Saved entries:
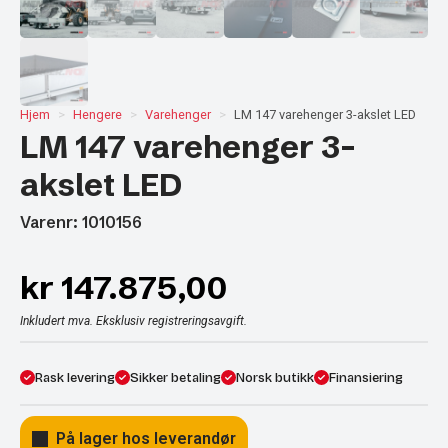
Hjem
Hengere
Varehenger
LM 147 varehenger 3-akslet LED
LM 147 varehenger 3-
akslet LED
Varenr: 1010156
kr
147.875,00
Inkludert mva. Eksklusiv registreringsavgift.
Rask levering
Sikker betaling
Norsk butikk
Finansiering
På lager hos leverandør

### Aim of the exercise
Your answer should consist of the lines above that hold the word "akslet", copied exactly.

### Written solution
LM 147 varehenger 3-akslet LED
akslet LED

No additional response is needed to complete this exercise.